New NPS agreement to amp up collaboration with tribal nations

The National Park Service and the American Indian Alaska Native Tourism Association recently finalized a new five-year agreement that aims to facilitate regular, robust and meaningful dialogue between the NPS and Native American tribes. 

“Native American tribes have ancestral connections to public lands that pre-date the formation of the National Park Service by millennia,” said Sherry L. Rupert, CEO of AIANTA. “These wholly unique perspectives can serve as the foundation for one-of-a-kind cultural content for National Park Service sites.”

The agreement will expand opportunities for communication through AIANTA-sponsored virtual and in-person forums between the NPS and Native nations located in national park gateway communities. The resulting collaborations will expand awareness of American Indian, Alaska Native and Native Hawaiian connections along national trails and in national parks nationwide and help connect tribes with technical assistance programs and resources from NPS. 

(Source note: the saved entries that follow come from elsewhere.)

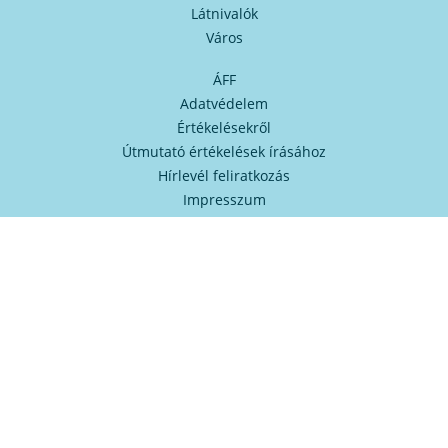
Látnivalók
Város
ÁFF
Adatvédelem
Értékelésekről
Útmutató értékelések írásához
Hírlevél feliratkozás
Impresszum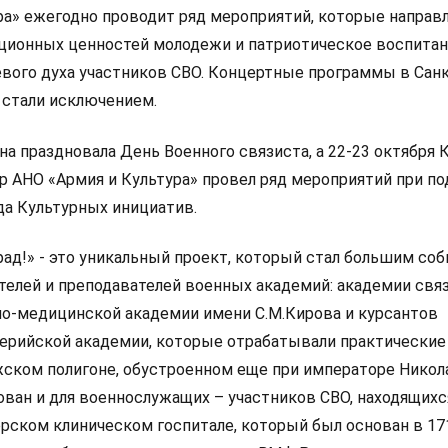
ра» ежегодно проводит ряд мероприятий, которые направ
ионных ценностей молодежи и патриотическое воспитани
вого духа участников СВО. Концертные программы в Санк
 стали исключением.
на праздновала День Военного связиста, а 22-23 октября 
р АНО «Армия и Культура» провел ряд мероприятий при п
а Культурных инициатив.
рад!» - это уникальный проект, который стал большим со
ателей и преподавателей военных академий: академии свя
нно-медицинской академии имени С.М.Кирова и курсантов
ерийской академии, которые отрабатывали практические
ском полигоне, обустроенном еще при императоре Николае
ован и для военнослужащих – участников СВО, находящихс
рском клиническом госпитале, который был основан в 171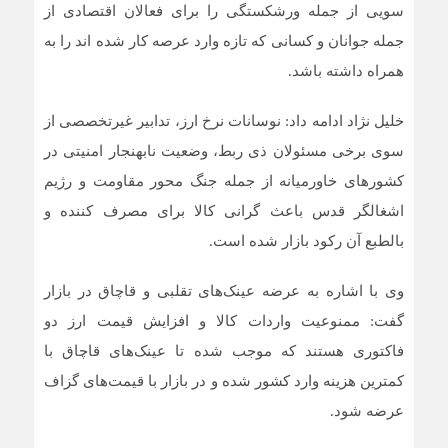
سویی از جمله ورشکستگی را برای فعالان اقتصادی از
جمله جوانان و کسانی که تازه وارد عرصه کار شده اند را به
همراه داشته باشد.
خلیل نژاد ادامه داد: نوسانات نرخ ارز، تدابیر غیرتخصصی از
سوی برخی مسئولان ذی ربط، وضعیت نابهنجار امنیتی در
کشورهای خاورمیانه از جمله جنگ محور مقاومت و رژیم
اشغالگر قدس باعث گرانی کالا برای مصرف کننده و
بالطبع آن رکود بازار شده است.
وی با اشاره به عرضه عینک‌های تقلبی و قاچاق در بازار
گفت: ممنوعیت واردات کالا و افزایش قیمت ارز دو
فاکتوری هستند که موجب شده تا عینک‌های قاچاق با
کمترین هزینه وارد کشور شده و در بازار با قیمت‌های گزاف
عرضه شود.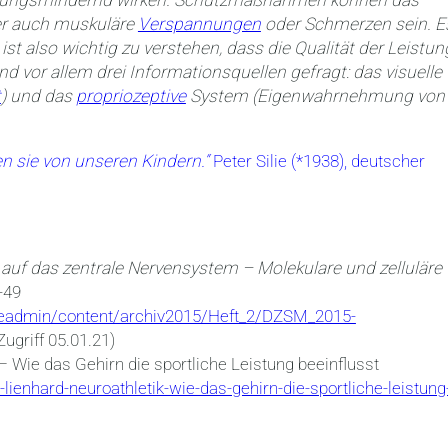
istungsmindernd wirken. Schutzmaßnahmen können das
er auch muskuläre
Verspannungen
oder Schmerzen sein. E
 also wichtig zu verstehen, dass die Qualität der Leistun
nd vor allem drei Informationsquellen gefragt: das visuelle
t
) und das
propriozeptive
System (Eigenwahrnehmung von
n sie von unseren Kindern.“
Peter Silie (*1938), deutscher
 auf das zentrale Nervensystem – Molekulare und zelluläre
-49
leadmin/content/archiv2015/Heft_2/DZSM_2015-
ugriff 05.01.21)
– Wie das Gehirn die sportliche Leistung beeinflusst
ienhard-neuroathletik-wie-das-gehirn-die-sportliche-leistung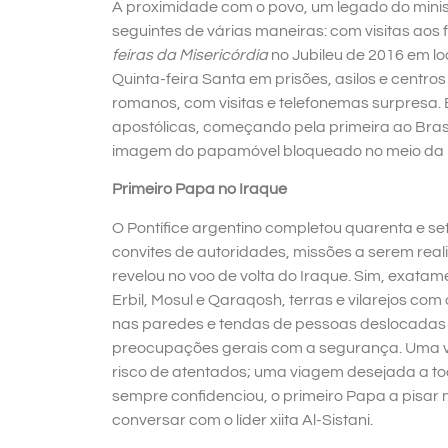
A proximidade com o povo, um legado do minist
seguintes de várias maneiras: com visitas aos 
feiras da Misericórdia
no Jubileu de 2016 em l
Quinta-feira Santa em prisões, asilos e centro
romanos, com visitas e telefonemas surpresa.
apostólicas, começando pela primeira ao Bras
imagem do papamóvel bloqueado no meio da 
Primeiro Papa no Iraque
O Pontífice argentino completou quarenta e se
convites de autoridades, missões a serem rea
revelou no voo de volta do Iraque. Sim, exatam
Erbil, Mosul e Qaraqosh, terras e vilarejos com
nas paredes e tendas de pessoas deslocadas 
preocupações gerais com a segurança. Uma v
risco de atentados; uma viagem desejada a tod
sempre confidenciou, o primeiro Papa a pisar n
conversar com o líder xiita Al-Sistani.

A recent survey from AIANTA showed that Native nations and communities engaged in tourism at gateway communities to national park sites are interested in working with the NPS. Results showed 90% of respondents wanting to partner or work with the NPS and public lands agencies, with 80% indicating they support visitors to public land attractions — food and lodging topped the list of services, at 71% and 61%, respectively. 

Travelers are increasingly seeking authentic experiences, and the partnership will highlight opportunities for visitors to engage with tribal communities and support Native-owned businesses. More than 71 tribes have been contacted to lend their voice to Tribal Stories Along the Juan Bautista de Anza National Historic Trail, and a similar project to bring Native voices to the forefront of the visitor experience is also underway for the Lewis & Clark National Historical Trail.